Montgomery Municipal Center: Public buildings, including municipal buildings and public safety facilities, have been staple practice areas for DMR since its inception, but we know that these buildings are community pillars, reflecting the important work that happens within them and needing appropriately to fit into the community. In Montgomery, this meant our designers reflected on input from more than 200 residents who participated in the planning meetings to create a stunning municipal facility that honored the town’s rich history.
River Park Town Center, Hanover: One of our points of pride is that we can provide complementary services in-house, offering our clients unmatched expertise under one roof. In Hanover, the mix of planning insight and design reached new heights as we invented a new downtown center for a widespread suburb. With hotels, apartment buildings, retail centers, entertainment, restaurants and inspired public spaces, River Park Town Center is a capstone of insight that draws across our expansive history and our diverse practice offerings.
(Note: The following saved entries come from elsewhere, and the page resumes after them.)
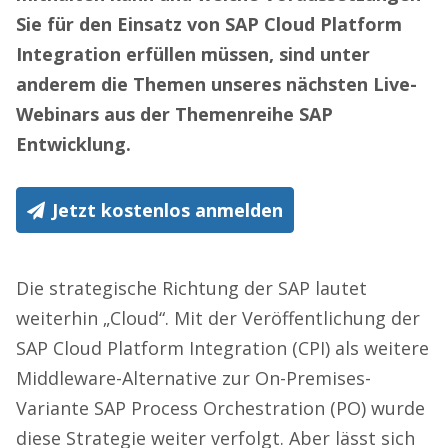
Sie für den Einsatz von SAP Cloud Platform
Integration erfüllen müssen, sind unter
anderem die Themen unseres nächsten Live-
Webinars aus der Themenreihe SAP
Entwicklung.
Jetzt kostenlos anmelden
Die strategische Richtung der SAP lautet
weiterhin „Cloud“. Mit der Veröffentlichung der
SAP Cloud Platform Integration (CPI) als weitere
Middleware-Alternative zur On-Premises-
Variante SAP Process Orchestration (PO) wurde
diese Strategie weiter verfolgt. Aber lässt sich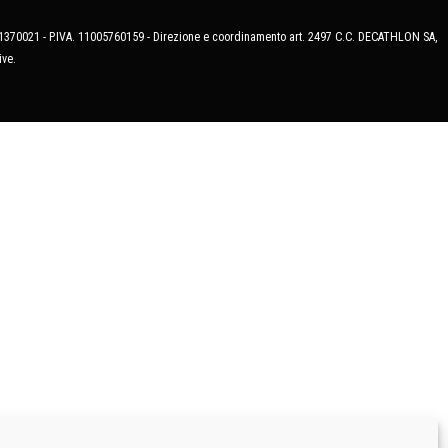
MB-1370021 - P.IVA. 11005760159 - Direzione e coordinamento art. 2497 C.C. DECATHLON SA,
ive.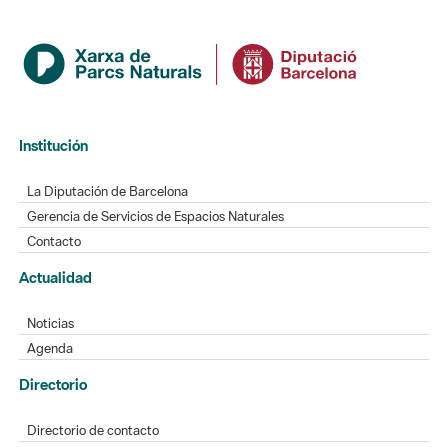
Institución
La Diputación de Barcelona
Gerencia de Servicios de Espacios Naturales
Contacto
Actualidad
Noticias
Agenda
Directorio
Directorio de contacto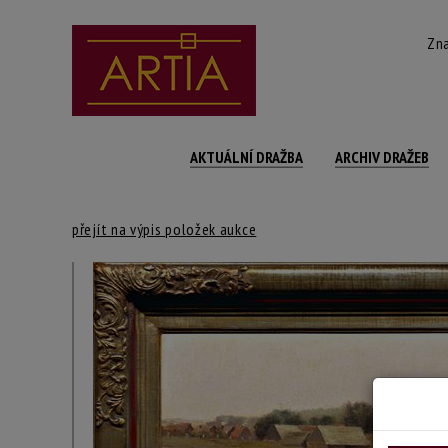
Zna
AKTUÁLNÍ DRAŽBA
ARCHIV DRAŽEB
přejít na výpis položek aukce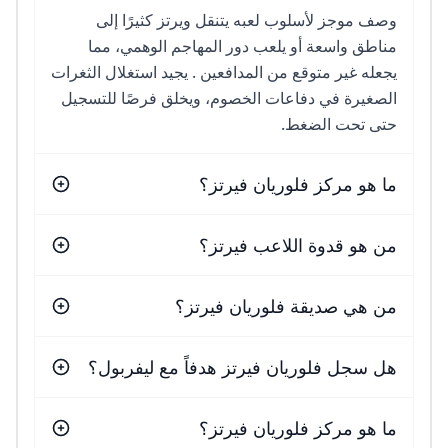
وصف موجز لأسلوب لعبه يتنقل ويرتز كثيرًا إلى
مناطق واسعة أو يلعب دور المهاجم الوهمي، مما
يجعله غير متوقع من المدافعين . يجيد استغلال الثغرات
الصغيرة في دفاعات الخصوم، ويخلق فرصًا للتسجيل
حتى تحت الضغط.
ما هو مركز فلوريان فيرتز؟
من هو قدوة اللاعب فيرتز؟
من هي صديقة فلوريان فيرتز؟
هل سجل فلوريان فيرتز هدفاً مع ليفربول؟
ما هو مركز فلوريان فيرتز؟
City of Hackensack Revitalization and Redevelopment Services: Perhaps the best-known New Jersey redevelopment of the 21st century, Hackensack as a planning project had its roots in an economic problem: how do we create the revenues needed to update aging infrastructure and to revitalize businesses whose relevance was lost when city centers were replaced by regional malls in the 1960s and 1970s? The answer turned out to be a mix of fiscal engineering and lifestyle evolution. Today that means more than 4,500 new residences and hundreds of millions of dollars in new ratables were brought to the City that now finds itself compared to the greatest recovery stories in New Jersey’s history.
Frank J. Gargiulo Campus, Hudson County Schools of Technology: Being awarded our largest project to date just as we celebrated 25 years in business was a thrill. The 350,000 sq. ft. project was a massive effort and is one of the most sophisticated, complex learning environments in the country. Yet we never wavered from the commitment we made in 1991 to provide important architectural services to the educational sector, no matter the size. That same year, we still brought on more than 25 pre-K-12 projects valued at less than $1 million, providing critical services to school districts.